The semantics of a type are at the wrong level to convey business meaning. I want a number to represent 1p, 1 Euro cent or the UK national debt. I shouldn’t have to care if that’s an Integer, a BigInteger or a Decimal, so long as it can store it, and not fail on overflow or division. Making me care about the hardware means I mix the semantics of the business logic and the implementation, driving me to hold 2 semantic models in my head, making the StackOverflow mistakes you highlighted more likely. In Python, the model fails under division but otherwise keeps out of my way. The dynamic typing of Python means that it can automatically change a number from integer to BigInteger if the operation would otherwise fail, isolating my code from the hardware implementation, and allowing the interpreter to do the job of using the most efficient representation, in the same way that HotSpot can compile certain objects onto the stack where it improves performance, removing implementation details out of the developer’s head and into the compiler, allowing the develop to focus on business meaning.
I’m not writing a compiler, I don’t want to care about the semantics of the hardware because I can’t guarantee them. If I write an Android app, do I care if my hardware is little endian or big endian? No. So why should I care if a number is 32 or 64 bit. In Python, I don’t need to care, in C# it matters. And that’s wrong.

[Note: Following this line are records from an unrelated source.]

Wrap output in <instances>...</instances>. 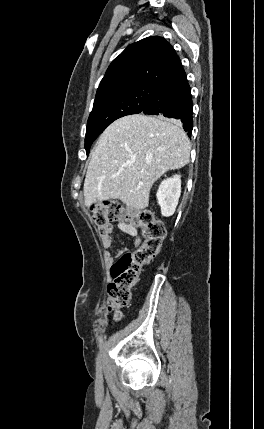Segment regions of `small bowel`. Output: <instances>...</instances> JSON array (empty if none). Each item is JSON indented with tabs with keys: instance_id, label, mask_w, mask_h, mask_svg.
<instances>
[{
	"instance_id": "c3829d8e",
	"label": "small bowel",
	"mask_w": 264,
	"mask_h": 429,
	"mask_svg": "<svg viewBox=\"0 0 264 429\" xmlns=\"http://www.w3.org/2000/svg\"><path fill=\"white\" fill-rule=\"evenodd\" d=\"M113 229H114L113 224L109 223L103 227L102 231H99L101 242L105 249H110L113 246V238L111 236ZM124 231L135 237L134 239L135 246H138L141 243V239L137 235L134 229L125 227ZM104 259L108 264H111L114 261V258L108 251L104 253Z\"/></svg>"
}]
</instances>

The types that matter aren’t the types the compiler checks. A max function won’t tell you that you can’t compare two ids, or two parsed credit card numbers. Hungarian notation used to define purpose helps (screenWidth, screenX and viewportWidth, viewportX for example) but without a language like Ada or encapsulating types into non-castable forms, you cannot rely on the compiler to enforce it. You may as well be using defaults or string typing, and I know how much you love those.
Is it better to have “something” than “nothing”? Surely having static types is safer than dynamic types? You start with something, you know what it is, and you can deal with it. Only you don’t know what it is. Surely it’s cleaner and clearer if a variable of a less specific type is replaced by a more specific type once it has been validated? You can do it by creating new variables, but overwriting keeps the intent clear and prevents the use of the invalid form once the validation has been done. To replicate the behaviour in C# or Java, we’d have to encapsulate the target type in a class and use a constructor to validate, and use hungarian notation to distinguish between the raw and validated forms.
If you care about semantics, static typing can get in the way, but that’s just my view.